TRUMP DELETES 'WHITE POWER' VIDEO
Mr Trump has deleted a video he retweeted showing one of his supporters in Florida shouting "white power" at protesters, drawing an immediate rebuke from the only African-American Republican in the Senate.
The video shows Trump protesters and supporters shouting profanities at each other. After a protester calls a Trump supporter a racist, the man responds by raising his fist and shouting "white power".
The slogan is often used by white supremacists.
In his tweet, Mr Trump wrote "Thank you to the great people of The Villages".
"There's no question that he should not have retweeted it and he should just take it down," US Senator Tim Scott said on US TV.
"It was so profanity-laced, the entire thing was offensive. Certainly, the comment about the white power was offensive," the South Carolina Republican added.
"It's indefensible. We should take it down."
White House spokesman Judd Deere said the president "is a big fan of The Villages (a retirement community in Florida where the video was filmed)".
"He did not hear the one statement made on the video. What he did see was tremendous enthusiasm from his many supporters."
The tweet comes on the heels of Mr Trump's hostile response to protests against racial injustice engulfing the US following the death of George Floyd. African-American man Floyd died after a white police officer knelt on his neck for almost nine minutes in Minneapolis.
Mr Trump has been accused of racism by politicians for his tweets in the past, including for attacks on black politicians and for telling four congresswomen they should "go back and help fix the totally broken and crime infested places from which they came".
ROLLING STONES THREATEN TO SUE TRUMP
Meanwhile, British music legends, the Rolling Stones, are threatening Mr Trump with legal action for using their songs at his rallies despite cease-and-desist directives.
The Stones said in a statement on Sunday (local time) that their legal team is working with music rights organisation BMI to stop use of their material in Mr Trump's re-election campaign.
"The BMI have notified the Trump campaign on behalf of the Stones that the unauthorised use of their songs will constitute a breach of its licensing agreement," the Stones said.
"If Donald Trump disregards the exclusion and persists, then he would face a lawsuit for breaking the embargo and playing music that has not been licensed."
The Trump campaign team has yet to comment on the matter. The Stones had complained during Mr Trump's 2016 campaign about the use of their music to fire up his conservative base at rallies.
The Rolling Stones' 1969 classic You Can't Always Get What You Want was a popular song for his events. It was played again at the close of Mr Trump's recent rally in Tulsa, Oklahoma - an indoor event criticised for its potential to spread the coronavirus.
The music rights organisation BMI has informed the Trump campaign that if it plays Stones music again at an event, it will be in breach of its licensing agreement, the statement said. Other artists have also complained about having their music associated with Mr Trump's events.
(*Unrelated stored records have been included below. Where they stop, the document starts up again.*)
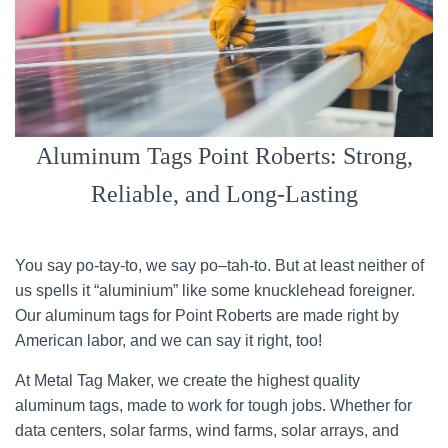
Aluminum Tags Point Roberts: Strong,
Reliable, and Long-Lasting
You say po-tay-to, we say po–tah-to. But at least neither of
us spells it “aluminium” like some knucklehead foreigner.
Our aluminum tags for Point Roberts are made right by
American labor, and we can say it right, too!
At Metal Tag Maker, we create the highest quality
aluminum tags, made to work for tough jobs. Whether for
data centers, solar farms, wind farms, solar arrays, and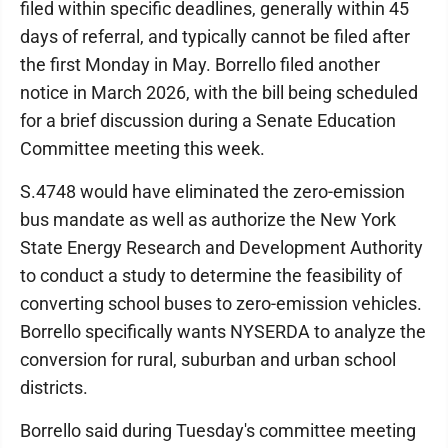
filed within specific deadlines, generally within 45
days of referral, and typically cannot be filed after
the first Monday in May. Borrello filed another
notice in March 2026, with the bill being scheduled
for a brief discussion during a Senate Education
Committee meeting this week.
S.4748 would have eliminated the zero-emission
bus mandate as well as authorize the New York
State Energy Research and Development Authority
to conduct a study to determine the feasibility of
converting school buses to zero-emission vehicles.
Borrello specifically wants NYSERDA to analyze the
conversion for rural, suburban and urban school
districts.
Borrello said during Tuesday's committee meeting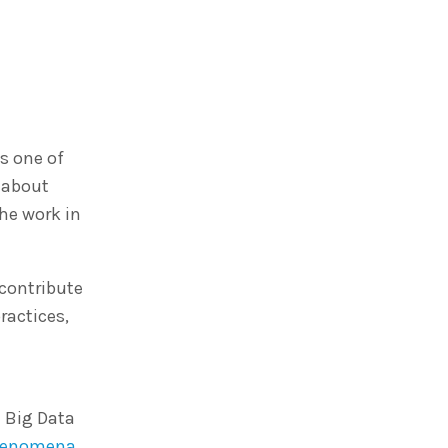
s one of
 about
he work in
 contribute
ractices,
e Big Data
henomena
.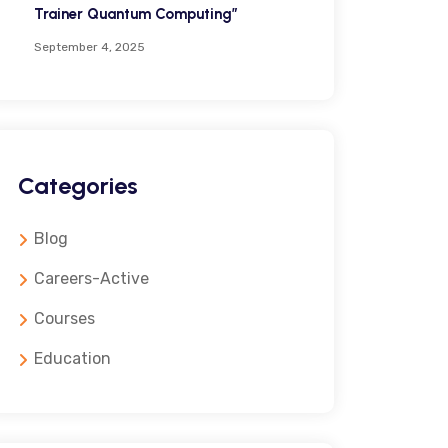
Trainer Quantum Computing”
September 4, 2025
Categories
Blog
Careers-Active
Courses
Education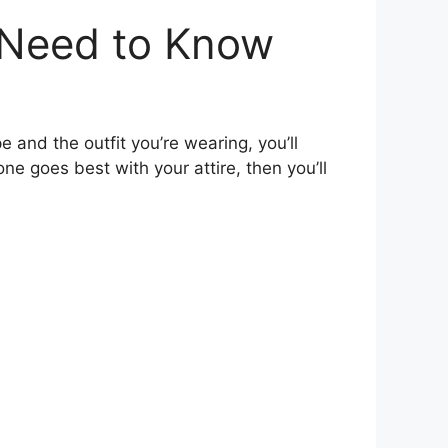
 Need to Know
e and the outfit you’re wearing, you’ll
e goes best with your attire, then you’ll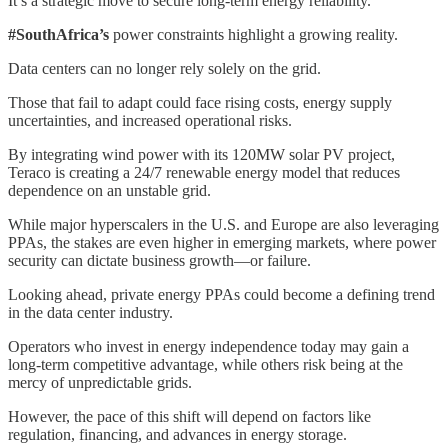
It’s a strategic move to secure long-term energy reliability.
#SouthAfrica’s
power constraints highlight a growing reality.
Data centers can no longer rely solely on the grid.
Those that fail to adapt could face rising costs, energy supply
uncertainties, and increased operational risks.
By integrating wind power with its 120MW solar PV project,
Teraco is creating a 24/7 renewable energy model that reduces
dependence on an unstable grid.
While major hyperscalers in the U.S. and Europe are also leveraging
PPAs, the stakes are even higher in emerging markets, where power
security can dictate business growth—or failure.
Looking ahead, private energy PPAs could become a defining trend
in the data center industry.
Operators who invest in energy independence today may gain a
long-term competitive advantage, while others risk being at the
mercy of unpredictable grids.
However, the pace of this shift will depend on factors like
regulation, financing, and advances in energy storage.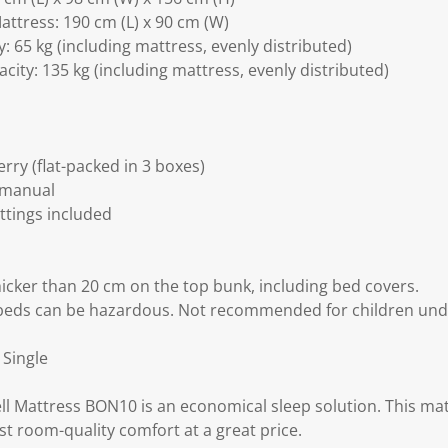
attress: 190 cm (L) x 90 cm (W)
 65 kg (including mattress, evenly distributed)
ity: 135 kg (including mattress, evenly distributed)
ry (flat-packed in 3 boxes)
 manual
ittings included
icker than 20 cm on the top bunk, including bed covers.
beds can be hazardous. Not recommended for children unde
 Single
 Mattress BON10 is an economical sleep solution. This matt
t room-quality comfort at a great price.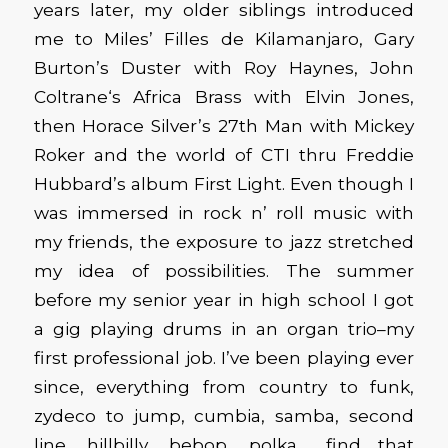
years later, my older siblings introduced
me to Miles’ Filles de Kilamanjaro, Gary
Burton’s Duster with Roy Haynes, John
Coltrane‘s Africa Brass with Elvin Jones,
then Horace Silver’s 27th Man with Mickey
Roker and the world of CTI thru Freddie
Hubbard’s album First Light. Even though I
was immersed in rock n’ roll music with
my friends, the exposure to jazz stretched
my idea of possibilities. The summer
before my senior year in high school I got
a gig playing drums in an organ trio–my
first professional job. I’ve been playing ever
since, everything from country to funk,
zydeco to jump, cumbia, samba, second
line, hillbilly, bebop, polka… find that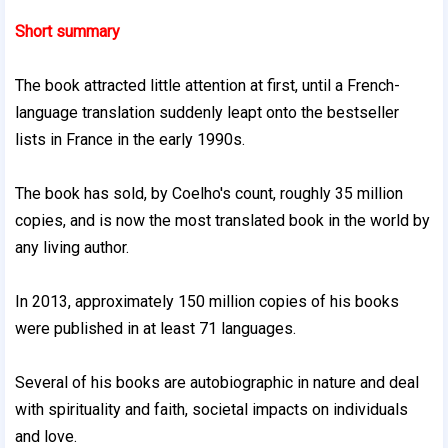
Short summary
The book attracted little attention at first, until a French-
language translation suddenly leapt onto the bestseller
lists in France in the early 1990s.
The book has sold, by Coelho's count, roughly 35 million
copies, and is now the most translated book in the world by
any living author.
In 2013, approximately 150 million copies of his books
were published in at least 71 languages.
Several of his books are autobiographic in nature and deal
with spirituality and faith, societal impacts on individuals
and love.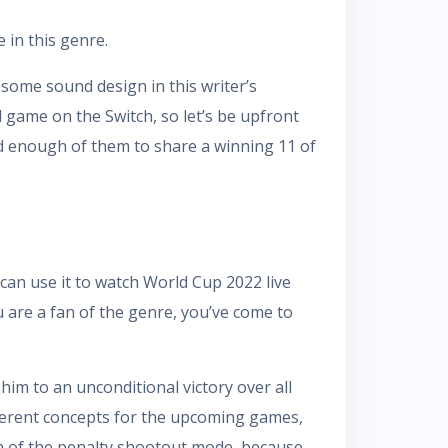
 in this genre.
ome sound design in this writer’s
 game on the Switch, so let’s be upfront
ed enough of them to share a winning 11 of
 can use it to watch World Cup 2022 live
 are a fan of the genre, you’ve come to
him to an unconditional victory over all
ifferent concepts for the upcoming games,
on of the penalty shootout mode, because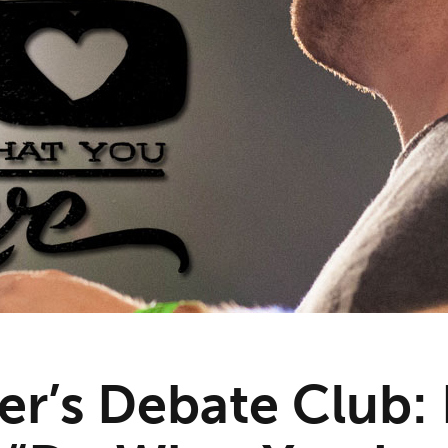
r’s Debate Club: 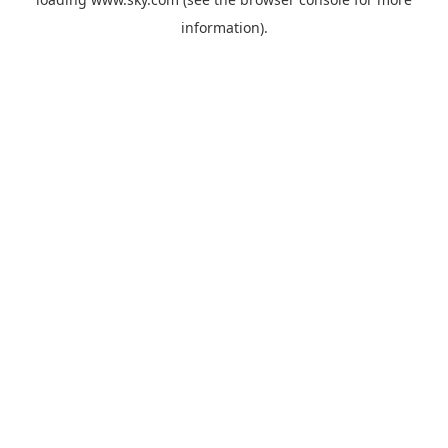
information).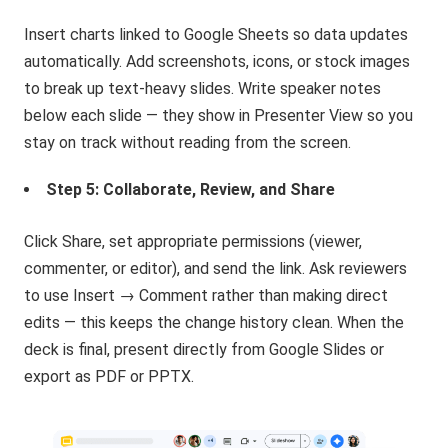
Insert charts linked to Google Sheets so data updates
automatically. Add screenshots, icons, or stock images
to break up text-heavy slides. Write speaker notes
below each slide — they show in Presenter View so you
stay on track without reading from the screen.
Step 5: Collaborate, Review, and Share
Click Share, set appropriate permissions (viewer,
commenter, or editor), and send the link. Ask reviewers
to use Insert → Comment rather than making direct
edits — this keeps the change history clean. When the
deck is final, present directly from Google Slides or
export as PDF or PPTX.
The family of the late rock musician Tom Petty said that it had issued a cease-and-desist order after Mr Trump used the song I Won't Back Down in Tulsa.
"Trump was in no way authorised to use this song to further a campaign that leaves too many Americans and common sense behind," the statement said.
"Both the late Tom Petty and his family firmly stand against racism and discrimination of any kind. Tom Petty would never want a song of his to be used in a campaign of hate. He liked to bring people together."
Grammy Award-winning musician Neil Young lashed out at Mr Trump in 2018 after hearing one of his songs played against his wishes during Mr Trump's pre-midterm campaign rallies. The Canadian-born musician admonished Mr Trump for using his 1990 single, Rockin' in the Free World, despite earlier warnings.